De nombreux autres membres de l’opposition racontèrent à leur tour une petite histoire en soulignant bien sa morale édifiante. Puis ils exposèrent leurs convictions et leurs principes.

L’un d’eux proposa qu’on mit fin au meeting pour aller boire un verre de vin au bistrot.

Là, les opinions divergèrent pour donner lieu à un débat houleux. Personne ne se sentait plus l’envie de dormir. On vota sur les principes. A l’issue du vote, le préfet annonça que la proposition était acceptée dans son principe et qu’il était acquis qu’on irait au bistrot ; il ne restait plus qu’à discuter des détails : qu’irait-on boire là-bas ? »

« Ces louanges résonnaient de côtés, tant et si bien que l’héroïque sang serbe se mit à bouillonner dans mes veines. Nous aussi, nous avions pour ancêtres des héros qui, eux aussi, étaient morts pour la liberté, suppliciés sur le pal ; nous aussi nous avions un héroïque passé et notre héroïque Kosovo. Ivre de fierté nationale, exalté à l’idée de couvrir mon peuple de gloire, je me précipitai devant le tribunal où je m’écriai :

– Quels sont donc les mérites de votre Lear ? De vrais héros vous n’en avez encore jamais rencontrés ! Attendez seulement de voir la noblesse du sang serbe ! Marquez-moi au fer dix fois, pas seulement deux !

Le fonctionnaire en habit immaculé approcha de mon front le fer chauffé au rouge. Je tressaillis… et me réveillai. »

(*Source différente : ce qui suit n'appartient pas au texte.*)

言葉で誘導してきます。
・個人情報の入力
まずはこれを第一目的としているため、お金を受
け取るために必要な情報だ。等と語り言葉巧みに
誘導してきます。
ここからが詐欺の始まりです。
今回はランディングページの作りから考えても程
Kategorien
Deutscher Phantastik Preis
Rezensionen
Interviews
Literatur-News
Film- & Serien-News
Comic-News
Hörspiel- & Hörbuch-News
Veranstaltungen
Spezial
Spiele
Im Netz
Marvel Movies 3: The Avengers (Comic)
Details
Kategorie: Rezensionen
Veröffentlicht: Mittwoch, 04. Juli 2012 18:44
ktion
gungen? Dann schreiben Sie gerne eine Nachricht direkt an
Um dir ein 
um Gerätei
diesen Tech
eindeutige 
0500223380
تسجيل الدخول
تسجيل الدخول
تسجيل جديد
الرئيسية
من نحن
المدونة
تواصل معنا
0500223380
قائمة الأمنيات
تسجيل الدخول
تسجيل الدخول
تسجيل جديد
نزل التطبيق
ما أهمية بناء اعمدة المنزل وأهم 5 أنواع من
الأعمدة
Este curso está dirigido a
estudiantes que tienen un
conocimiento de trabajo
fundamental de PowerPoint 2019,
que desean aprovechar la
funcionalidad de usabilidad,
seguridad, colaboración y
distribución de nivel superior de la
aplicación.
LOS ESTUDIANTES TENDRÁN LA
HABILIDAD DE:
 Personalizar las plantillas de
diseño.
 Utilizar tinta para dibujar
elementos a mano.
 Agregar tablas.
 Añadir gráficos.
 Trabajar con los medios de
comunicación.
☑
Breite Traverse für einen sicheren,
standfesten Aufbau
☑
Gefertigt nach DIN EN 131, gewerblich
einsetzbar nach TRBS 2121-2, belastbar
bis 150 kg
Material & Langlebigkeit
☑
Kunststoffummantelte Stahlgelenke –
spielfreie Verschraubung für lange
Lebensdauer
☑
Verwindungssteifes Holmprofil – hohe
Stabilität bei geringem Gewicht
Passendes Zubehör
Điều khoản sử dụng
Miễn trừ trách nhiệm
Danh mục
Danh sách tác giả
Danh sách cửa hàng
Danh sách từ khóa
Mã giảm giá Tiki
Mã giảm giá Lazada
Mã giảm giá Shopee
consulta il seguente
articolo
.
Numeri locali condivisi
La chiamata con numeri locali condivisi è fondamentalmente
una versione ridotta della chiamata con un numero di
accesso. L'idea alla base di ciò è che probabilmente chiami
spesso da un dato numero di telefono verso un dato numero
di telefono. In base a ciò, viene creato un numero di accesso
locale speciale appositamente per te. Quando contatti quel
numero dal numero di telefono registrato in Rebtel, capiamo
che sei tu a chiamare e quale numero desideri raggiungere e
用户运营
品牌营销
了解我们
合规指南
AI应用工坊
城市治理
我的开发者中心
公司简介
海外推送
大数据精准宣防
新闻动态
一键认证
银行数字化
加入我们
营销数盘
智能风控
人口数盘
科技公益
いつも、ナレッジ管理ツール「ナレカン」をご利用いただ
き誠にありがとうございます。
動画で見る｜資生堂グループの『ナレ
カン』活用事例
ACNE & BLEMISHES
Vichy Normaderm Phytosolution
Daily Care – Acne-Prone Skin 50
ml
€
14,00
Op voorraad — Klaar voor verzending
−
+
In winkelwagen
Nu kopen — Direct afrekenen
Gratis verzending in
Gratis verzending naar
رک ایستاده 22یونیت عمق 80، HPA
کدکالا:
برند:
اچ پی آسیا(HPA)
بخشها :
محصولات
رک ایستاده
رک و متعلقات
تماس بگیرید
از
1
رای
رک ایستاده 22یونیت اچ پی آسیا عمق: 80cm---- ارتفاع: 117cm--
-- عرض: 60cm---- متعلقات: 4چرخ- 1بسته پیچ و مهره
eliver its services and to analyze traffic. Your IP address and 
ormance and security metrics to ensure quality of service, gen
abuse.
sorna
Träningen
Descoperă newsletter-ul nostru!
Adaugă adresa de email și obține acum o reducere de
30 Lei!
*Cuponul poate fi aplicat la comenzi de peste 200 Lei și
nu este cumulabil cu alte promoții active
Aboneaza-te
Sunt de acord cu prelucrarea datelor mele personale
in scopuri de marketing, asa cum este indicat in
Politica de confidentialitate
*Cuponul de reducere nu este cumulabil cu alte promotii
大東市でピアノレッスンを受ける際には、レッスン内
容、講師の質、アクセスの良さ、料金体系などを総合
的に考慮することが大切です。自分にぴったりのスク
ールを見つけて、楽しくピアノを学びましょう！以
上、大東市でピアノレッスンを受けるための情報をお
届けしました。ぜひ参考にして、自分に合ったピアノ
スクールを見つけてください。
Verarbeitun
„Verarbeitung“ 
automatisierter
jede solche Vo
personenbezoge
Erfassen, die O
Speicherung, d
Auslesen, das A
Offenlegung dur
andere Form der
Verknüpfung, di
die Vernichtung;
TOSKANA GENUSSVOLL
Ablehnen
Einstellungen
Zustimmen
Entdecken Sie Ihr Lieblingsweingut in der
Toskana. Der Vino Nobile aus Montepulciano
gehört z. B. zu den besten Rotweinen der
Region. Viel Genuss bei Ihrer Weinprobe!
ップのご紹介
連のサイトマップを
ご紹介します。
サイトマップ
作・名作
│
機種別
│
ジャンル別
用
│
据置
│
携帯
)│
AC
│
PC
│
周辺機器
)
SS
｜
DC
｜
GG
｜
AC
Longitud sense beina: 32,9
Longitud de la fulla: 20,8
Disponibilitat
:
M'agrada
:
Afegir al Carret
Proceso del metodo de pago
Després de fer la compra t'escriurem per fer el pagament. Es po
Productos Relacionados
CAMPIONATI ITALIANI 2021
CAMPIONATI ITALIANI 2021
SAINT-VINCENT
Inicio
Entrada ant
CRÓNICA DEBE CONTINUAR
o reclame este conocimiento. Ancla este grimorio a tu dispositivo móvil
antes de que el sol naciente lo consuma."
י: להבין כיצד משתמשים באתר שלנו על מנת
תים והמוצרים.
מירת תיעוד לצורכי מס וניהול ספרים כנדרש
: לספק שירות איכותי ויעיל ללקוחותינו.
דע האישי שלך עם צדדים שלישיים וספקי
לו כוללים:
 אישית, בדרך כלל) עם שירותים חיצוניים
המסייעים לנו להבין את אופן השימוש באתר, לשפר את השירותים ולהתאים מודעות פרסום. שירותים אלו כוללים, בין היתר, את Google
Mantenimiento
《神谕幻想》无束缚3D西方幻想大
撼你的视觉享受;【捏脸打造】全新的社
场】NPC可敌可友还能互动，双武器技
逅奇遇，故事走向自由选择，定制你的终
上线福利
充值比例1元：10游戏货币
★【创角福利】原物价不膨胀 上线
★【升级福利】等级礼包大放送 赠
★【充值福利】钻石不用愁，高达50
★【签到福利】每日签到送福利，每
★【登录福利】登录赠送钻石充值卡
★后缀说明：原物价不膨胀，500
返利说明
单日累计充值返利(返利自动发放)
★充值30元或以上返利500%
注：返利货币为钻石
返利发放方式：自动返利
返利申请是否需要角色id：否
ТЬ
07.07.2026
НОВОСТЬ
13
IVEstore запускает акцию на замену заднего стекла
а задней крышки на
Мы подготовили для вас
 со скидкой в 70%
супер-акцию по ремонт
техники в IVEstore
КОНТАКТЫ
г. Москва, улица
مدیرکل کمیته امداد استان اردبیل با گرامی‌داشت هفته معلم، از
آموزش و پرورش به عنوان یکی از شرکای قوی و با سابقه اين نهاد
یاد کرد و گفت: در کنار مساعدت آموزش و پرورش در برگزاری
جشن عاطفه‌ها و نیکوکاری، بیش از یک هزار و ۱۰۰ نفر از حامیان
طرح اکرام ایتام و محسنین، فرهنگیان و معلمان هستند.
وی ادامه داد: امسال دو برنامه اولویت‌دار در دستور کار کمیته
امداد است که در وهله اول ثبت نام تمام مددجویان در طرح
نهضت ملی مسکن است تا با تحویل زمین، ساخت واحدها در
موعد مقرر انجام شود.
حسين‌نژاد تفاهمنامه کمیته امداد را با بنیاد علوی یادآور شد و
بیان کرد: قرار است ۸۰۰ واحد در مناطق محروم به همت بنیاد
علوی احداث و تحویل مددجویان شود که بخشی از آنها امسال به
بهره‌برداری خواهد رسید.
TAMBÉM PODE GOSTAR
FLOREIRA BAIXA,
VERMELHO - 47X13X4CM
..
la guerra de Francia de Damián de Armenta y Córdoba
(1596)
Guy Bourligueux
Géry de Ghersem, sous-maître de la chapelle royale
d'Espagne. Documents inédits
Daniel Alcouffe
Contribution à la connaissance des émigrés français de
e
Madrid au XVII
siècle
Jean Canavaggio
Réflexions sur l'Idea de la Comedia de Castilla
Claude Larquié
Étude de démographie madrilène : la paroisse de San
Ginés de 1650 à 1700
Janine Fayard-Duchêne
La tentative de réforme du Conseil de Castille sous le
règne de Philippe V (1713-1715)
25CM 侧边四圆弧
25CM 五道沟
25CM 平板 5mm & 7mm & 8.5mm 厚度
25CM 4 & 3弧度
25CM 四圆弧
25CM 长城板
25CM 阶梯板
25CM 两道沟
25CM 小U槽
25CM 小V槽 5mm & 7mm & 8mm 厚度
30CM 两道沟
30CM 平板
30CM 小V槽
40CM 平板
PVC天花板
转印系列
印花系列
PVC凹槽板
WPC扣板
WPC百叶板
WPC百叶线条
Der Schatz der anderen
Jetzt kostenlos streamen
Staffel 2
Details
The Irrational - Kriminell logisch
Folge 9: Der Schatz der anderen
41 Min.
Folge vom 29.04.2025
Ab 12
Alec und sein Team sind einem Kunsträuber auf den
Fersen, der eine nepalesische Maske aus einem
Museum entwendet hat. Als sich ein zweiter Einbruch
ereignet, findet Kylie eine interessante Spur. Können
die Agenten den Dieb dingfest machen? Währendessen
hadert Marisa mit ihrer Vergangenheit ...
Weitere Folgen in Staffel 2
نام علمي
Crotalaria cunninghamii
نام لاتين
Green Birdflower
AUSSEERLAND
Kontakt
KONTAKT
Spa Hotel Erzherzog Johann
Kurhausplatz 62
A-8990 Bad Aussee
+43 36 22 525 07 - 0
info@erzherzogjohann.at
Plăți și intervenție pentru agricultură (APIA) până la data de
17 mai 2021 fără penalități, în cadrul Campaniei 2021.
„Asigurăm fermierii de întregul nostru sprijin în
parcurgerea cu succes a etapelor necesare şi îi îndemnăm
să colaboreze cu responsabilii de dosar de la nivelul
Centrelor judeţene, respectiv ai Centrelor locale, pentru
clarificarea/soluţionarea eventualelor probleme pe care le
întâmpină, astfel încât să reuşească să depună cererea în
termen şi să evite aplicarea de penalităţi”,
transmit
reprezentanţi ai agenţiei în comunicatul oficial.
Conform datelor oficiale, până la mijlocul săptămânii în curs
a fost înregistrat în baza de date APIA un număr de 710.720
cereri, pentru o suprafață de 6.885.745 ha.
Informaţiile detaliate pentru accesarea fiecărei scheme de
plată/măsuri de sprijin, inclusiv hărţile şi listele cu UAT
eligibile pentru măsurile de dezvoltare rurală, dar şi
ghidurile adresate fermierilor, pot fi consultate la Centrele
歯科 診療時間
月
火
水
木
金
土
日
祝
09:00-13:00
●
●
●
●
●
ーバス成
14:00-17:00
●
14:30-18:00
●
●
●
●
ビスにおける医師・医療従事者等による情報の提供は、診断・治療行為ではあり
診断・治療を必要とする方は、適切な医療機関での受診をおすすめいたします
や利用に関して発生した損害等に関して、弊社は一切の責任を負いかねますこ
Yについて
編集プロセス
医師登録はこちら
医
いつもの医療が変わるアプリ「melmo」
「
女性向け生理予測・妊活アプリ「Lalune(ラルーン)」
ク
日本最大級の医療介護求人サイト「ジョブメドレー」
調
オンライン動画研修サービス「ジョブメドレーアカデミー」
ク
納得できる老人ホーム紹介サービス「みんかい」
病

Ce classique de la littérature serbe, dont le buste très romantique s’expose dans le parc du Kalamegdan, est-il étudié dans les établissements scolaires ? Qu’en ont pensé, en leur for intérieur, les preux dirigeants serbes dont nous entendions naguère les discours martiaux ?

Radoje Domanović, Au fer rouge (et autres nouvelles), trad. C. Chalhoub, Non Lieu, 2008, 174 pp.

Les nouvelles qui composent le recueil ont paru entre 1898 (Abolition des passions) et 1902 (Servilie) dans divers journaux et revues serbes.